Неистощимая на выдумки, веселая и общительная, заводила многих игр и развлечений в кругу тригорской молодежи, Евпраксия сразу же оказалась на дружеской ноге с опальным поэтом, которого она заражала своим весельем, жизнерадостностью. В одном из писем брату в ноябре 1824 года поэт сообщал, что «Евпраксия уморительно смешна», а в другом письме писал: «...на днях я мерялся поясом с Евпраксией, и тальи наши нашлись одинаковы. След. из двух одно: или я имею талью 15-летней девушки, или она талью 25-летнего мужчины. Евпраксия дуется и очень мила...»

Видимо, эта веселая шутка вспомнилась поэту, когда он в «Евгении Онегине» упоминал о Евпраксии:

...Вот в бутылке засмоленой,

Между жарким и бланманже,

Цимлянское несут уже;

За ним строй рюмок узких, длинных,

Подобно талии твоей,

Зизи, кристалл души моей,

Предмет стихов моих невинных,

Любви приманчивый фиал,

Ты, от кого я пьян бывал!


Евпраксия Николаевна, живая и отзывчивая, была непременной участницей бесед и жарких споров, особенно в те дни, когда в Тригорском кроме Пушкина бывали приезжавшие туда погостить А. П. Керн и Н. М. Языков. Она же чаще других приготовляла тогда для своих друзей любимую ими жженку. Ее брат А. Н. Вульф об этих минутах непринужденных дружеских встреч вспоминал: «Сестра моя Euphrosine, бывало, заваривает всем нам после обеда жженку: сестра прекрасно ее варила, да и Пушкин, ее всегдашний и пламенный обожатель, любил, чтоб она заваривала жженку... И вот мы из этих самых звонких бокалов... сидим, беседуем да распиваем пунш. И что за речи несмолкаемые, что за звонкий смех, что за дивные стихи то того, то другого поэта (Пушкина и Языкова. — В. Б.) сопровождали нашу дружескую пирушку!»

Пушкинские стихи украшали альбом Евпраксии Николаевны. Пушкин писал в ее альбоме, пожалуй, больше, чем в альбомах других тригорских барышень. Именно в ее альбоме записано исполненное жизненной мудрости стихотворение:

Если жизнь тебя обманет,

Не печалься, не сердись!

В день уныния смирись:

День веселья, верь, настанет.

Сердце в будущем живет;

Настоящее уныло:

Все мгновенно, все пройдет;

Что пройдет, то будет мило.


А когда однажды Евпраксия Николаевна разорвала не понравившийся ей мадригал, преподнесенный Пушкиным и Языковым, то Пушкин написал в ее альбом:

Вот, Зина, вам совет: играйте,

Из роз веселых заплетайте

Себе торжественный венец

И впредь у нас не разрывайте

Ни мадригалов, ни сердец.


Уже после ссылки поэт вписал в альбом Евпраксии Николаевны заключительную строфу шестой главы «Евгения Онегина». Дружеское отношение к Е. Н. Вульф Пушкин сохранил до конца своей жизни. В 1828 году он подарил ей вышедшие из печати четвертую и пятую главы «Евгения Онегина» с многозначительной надписью: «Евпраксии Николаевне Вульф от Автора. Твоя от твоих 22 февр. 1828». По-видимому, Пушкин сам хотел подчеркнуть связь между «деревенскими» главами «Евгения Онегина» и своей былой жизнью в Михайловском — Тригорском и отметить, что впечатления от тригорских барышень, и, может быть, в особенности от Евпраксии Вульф, он претворил в художественные образы Ольги и Татьяны.

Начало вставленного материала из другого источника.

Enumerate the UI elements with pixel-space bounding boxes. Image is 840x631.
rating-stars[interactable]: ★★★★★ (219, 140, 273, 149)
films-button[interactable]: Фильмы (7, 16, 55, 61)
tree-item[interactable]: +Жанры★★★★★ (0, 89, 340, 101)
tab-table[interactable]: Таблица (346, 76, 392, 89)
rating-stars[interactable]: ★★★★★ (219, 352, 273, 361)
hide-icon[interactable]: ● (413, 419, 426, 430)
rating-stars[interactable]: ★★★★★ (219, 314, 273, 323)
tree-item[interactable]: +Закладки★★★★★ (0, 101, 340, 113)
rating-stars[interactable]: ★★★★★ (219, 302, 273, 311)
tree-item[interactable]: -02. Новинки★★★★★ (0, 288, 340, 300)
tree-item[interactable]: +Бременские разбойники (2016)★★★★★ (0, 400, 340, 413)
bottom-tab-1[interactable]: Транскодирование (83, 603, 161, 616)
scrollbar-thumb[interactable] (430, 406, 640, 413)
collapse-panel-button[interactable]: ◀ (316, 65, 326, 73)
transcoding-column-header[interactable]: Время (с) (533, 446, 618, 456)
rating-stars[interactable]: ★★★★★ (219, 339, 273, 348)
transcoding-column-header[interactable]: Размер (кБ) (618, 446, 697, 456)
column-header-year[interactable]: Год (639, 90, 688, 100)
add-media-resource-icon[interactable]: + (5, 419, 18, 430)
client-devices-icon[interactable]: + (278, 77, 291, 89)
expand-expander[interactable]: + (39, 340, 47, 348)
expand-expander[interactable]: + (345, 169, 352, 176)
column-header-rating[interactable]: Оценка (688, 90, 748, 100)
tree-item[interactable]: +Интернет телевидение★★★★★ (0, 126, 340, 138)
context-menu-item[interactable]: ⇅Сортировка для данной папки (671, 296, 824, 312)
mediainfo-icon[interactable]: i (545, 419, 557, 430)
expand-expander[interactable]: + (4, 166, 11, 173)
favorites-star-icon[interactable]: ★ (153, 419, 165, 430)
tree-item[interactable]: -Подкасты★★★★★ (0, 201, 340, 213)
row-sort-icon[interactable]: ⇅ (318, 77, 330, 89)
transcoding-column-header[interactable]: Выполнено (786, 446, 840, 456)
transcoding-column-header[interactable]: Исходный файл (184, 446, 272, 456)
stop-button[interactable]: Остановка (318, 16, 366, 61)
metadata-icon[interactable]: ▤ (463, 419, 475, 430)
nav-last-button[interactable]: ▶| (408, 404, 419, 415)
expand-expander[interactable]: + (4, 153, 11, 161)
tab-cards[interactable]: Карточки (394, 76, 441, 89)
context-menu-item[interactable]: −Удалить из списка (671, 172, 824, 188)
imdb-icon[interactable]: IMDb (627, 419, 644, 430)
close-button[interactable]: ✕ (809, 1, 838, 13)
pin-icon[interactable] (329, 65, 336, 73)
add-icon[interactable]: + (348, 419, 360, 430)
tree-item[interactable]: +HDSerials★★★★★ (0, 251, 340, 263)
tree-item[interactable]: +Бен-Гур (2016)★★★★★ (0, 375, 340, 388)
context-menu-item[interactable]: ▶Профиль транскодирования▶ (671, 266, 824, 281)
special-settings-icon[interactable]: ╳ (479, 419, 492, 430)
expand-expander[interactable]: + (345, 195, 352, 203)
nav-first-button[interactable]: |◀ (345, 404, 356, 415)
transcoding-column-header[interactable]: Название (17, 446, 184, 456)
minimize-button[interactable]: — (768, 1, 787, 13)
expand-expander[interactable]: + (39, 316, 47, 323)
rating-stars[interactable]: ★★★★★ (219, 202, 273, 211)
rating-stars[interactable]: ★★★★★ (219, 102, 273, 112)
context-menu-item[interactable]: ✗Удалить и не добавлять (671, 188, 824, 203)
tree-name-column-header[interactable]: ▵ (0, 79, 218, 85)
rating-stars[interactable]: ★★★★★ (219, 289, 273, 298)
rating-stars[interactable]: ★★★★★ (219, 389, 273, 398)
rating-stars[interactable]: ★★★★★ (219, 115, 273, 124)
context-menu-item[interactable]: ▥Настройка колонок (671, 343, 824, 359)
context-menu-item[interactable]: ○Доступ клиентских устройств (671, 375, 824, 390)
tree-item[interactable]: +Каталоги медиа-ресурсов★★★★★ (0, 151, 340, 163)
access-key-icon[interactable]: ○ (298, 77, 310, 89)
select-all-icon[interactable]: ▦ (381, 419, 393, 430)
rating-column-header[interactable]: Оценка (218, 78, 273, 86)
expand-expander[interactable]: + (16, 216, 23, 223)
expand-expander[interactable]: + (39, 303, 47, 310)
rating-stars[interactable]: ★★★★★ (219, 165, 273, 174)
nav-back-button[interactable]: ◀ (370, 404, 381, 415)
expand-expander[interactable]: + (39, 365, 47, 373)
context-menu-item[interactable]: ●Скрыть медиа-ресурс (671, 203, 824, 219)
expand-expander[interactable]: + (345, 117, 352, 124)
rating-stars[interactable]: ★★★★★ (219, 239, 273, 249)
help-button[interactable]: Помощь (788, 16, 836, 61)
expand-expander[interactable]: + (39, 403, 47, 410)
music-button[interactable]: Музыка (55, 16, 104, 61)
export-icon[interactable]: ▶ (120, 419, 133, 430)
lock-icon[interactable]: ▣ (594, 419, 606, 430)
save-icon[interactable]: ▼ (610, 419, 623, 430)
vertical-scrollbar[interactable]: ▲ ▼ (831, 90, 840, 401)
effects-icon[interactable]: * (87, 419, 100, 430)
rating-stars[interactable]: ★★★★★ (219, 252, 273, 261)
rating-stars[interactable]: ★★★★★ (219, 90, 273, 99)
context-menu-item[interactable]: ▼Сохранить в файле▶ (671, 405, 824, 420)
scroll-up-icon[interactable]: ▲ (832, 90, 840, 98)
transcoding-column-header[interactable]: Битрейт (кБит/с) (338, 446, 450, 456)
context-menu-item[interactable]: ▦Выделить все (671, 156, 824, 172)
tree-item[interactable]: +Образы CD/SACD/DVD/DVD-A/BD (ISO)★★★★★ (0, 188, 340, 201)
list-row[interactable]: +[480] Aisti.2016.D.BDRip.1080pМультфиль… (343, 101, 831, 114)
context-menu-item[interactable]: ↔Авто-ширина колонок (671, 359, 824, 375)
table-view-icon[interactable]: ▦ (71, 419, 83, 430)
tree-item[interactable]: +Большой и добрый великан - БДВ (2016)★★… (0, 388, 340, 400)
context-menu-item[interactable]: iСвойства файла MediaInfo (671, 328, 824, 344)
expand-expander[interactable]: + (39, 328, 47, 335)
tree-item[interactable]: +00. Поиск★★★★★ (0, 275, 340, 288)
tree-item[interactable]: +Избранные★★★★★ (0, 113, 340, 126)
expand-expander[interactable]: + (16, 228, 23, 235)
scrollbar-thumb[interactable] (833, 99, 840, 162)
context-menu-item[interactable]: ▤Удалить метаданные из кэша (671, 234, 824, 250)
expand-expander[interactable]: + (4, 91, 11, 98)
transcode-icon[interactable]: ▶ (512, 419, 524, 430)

Осенью 1835 года, приехав в Михайловское, Пушкин посетил Евпраксию Николаевну в ее новом имении Голубове (или Вреве) в 23 километрах от Тригорского, куда она переехала, выйдя в 1831 году замуж за барона Б. Вревского. Поэт провел в семье Вревских несколько дней, принимал участие в благоустройстве усадьбы, посадил в их саду несколько деревьев.

А через полгода, в апреле 1836 года, когда Пушкин приехал в Псковскую губернию на похороны своей матери в Святогорском монастыре, он снова, несмотря на весеннее бездорожье и тяжелое настроение, навестил в Голубове Евпраксию Николаевну. Там же был в это время и ее брат Алексей Николаевич Вульф. Тригорские друзья выражали поэту свое искреннее сочувствие в постигшем его горе — смерти матери, рассказывали Пушкину о своих семейных новостях, об общих друзьях и знакомых, с участием выслушивали его рассказы о нелегких обстоятельствах в его семейных, материальных и литературно-издательских делах. На этот раз Пушкин нашел своих друзей изменившимися внешне, но такими же милыми и близкими ему, как и прежде. Об этой встрече — одной из последних для Пушкина — он писал в письме из Голубова в Языково (Симбирской губернии) Н. М. Языкову:

«Отгадайте, откуда пишу к Вам, мой любезный Николай Михайлович? из той стороны

— где вольные живали etc.

где ровно тому десять лет пировали мы втроем — Вы, Вульф и я; где звучали Ваши стихи, и бокалы... где теперь вспоминаем мы Вас — и старину. Поклон Вам от холмов Михайловского, от сеней Тригорского, от волн голубой Сороти, от Евпраксии Николаевны, некогда полувоздушной девы, ныне дебелой жены... у которой я в гостях. ...Алексей Вульф здесь же, отставной студент и гусар, усатый агроном, тверской Ловлас — по-прежнему милый, но уже перешагнувший за тридцатый год».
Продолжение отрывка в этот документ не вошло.